TO DO — Your task is to filter the entries and copy every line containing the string "RETRO".

==*==

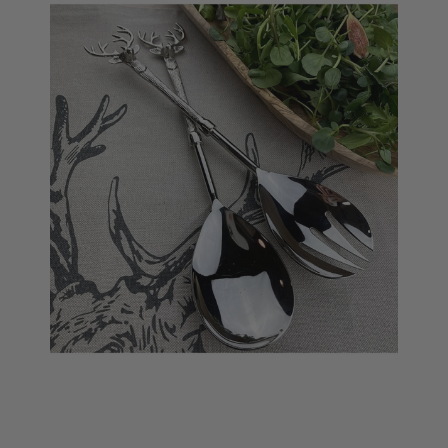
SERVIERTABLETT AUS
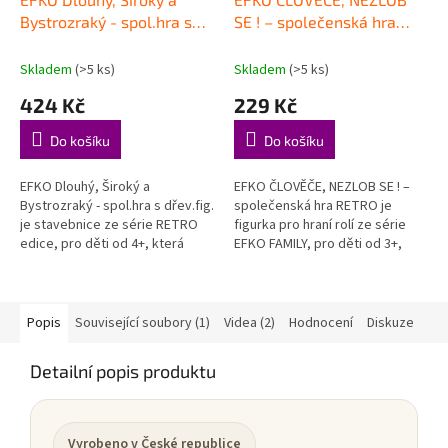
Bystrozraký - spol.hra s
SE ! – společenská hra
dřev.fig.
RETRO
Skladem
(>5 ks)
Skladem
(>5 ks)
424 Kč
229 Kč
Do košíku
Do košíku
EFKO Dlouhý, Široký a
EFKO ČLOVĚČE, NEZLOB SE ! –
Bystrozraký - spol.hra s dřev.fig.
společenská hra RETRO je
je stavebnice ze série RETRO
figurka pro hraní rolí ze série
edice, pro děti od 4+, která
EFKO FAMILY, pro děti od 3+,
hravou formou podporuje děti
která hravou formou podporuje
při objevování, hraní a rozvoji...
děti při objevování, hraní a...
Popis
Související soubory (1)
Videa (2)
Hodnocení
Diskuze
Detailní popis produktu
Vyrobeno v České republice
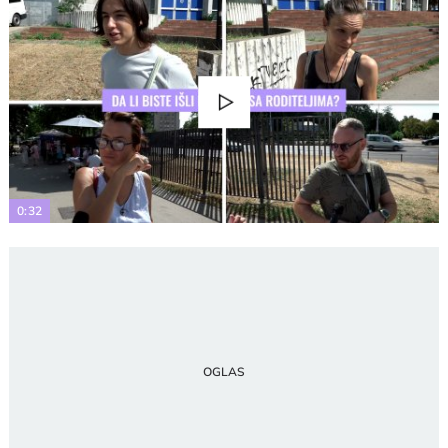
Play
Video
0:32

==*==

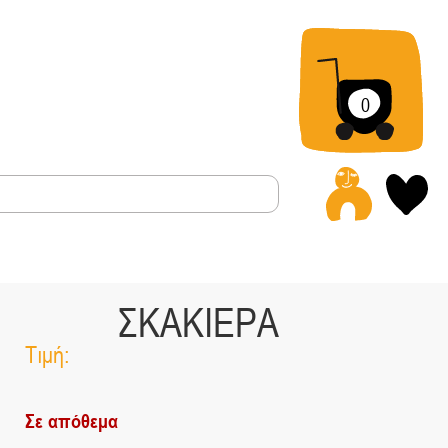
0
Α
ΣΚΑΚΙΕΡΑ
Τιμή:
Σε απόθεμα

==*==

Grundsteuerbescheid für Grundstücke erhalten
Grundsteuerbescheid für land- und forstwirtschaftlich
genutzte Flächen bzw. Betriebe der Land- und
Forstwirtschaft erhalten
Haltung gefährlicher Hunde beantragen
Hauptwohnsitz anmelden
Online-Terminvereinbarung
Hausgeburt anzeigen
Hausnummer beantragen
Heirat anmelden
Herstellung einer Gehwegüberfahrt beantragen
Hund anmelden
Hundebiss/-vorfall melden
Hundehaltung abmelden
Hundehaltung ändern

==*==

THE ANSWER —
RETRO
společenská hra RETRO je
je stavebnice ze série RETRO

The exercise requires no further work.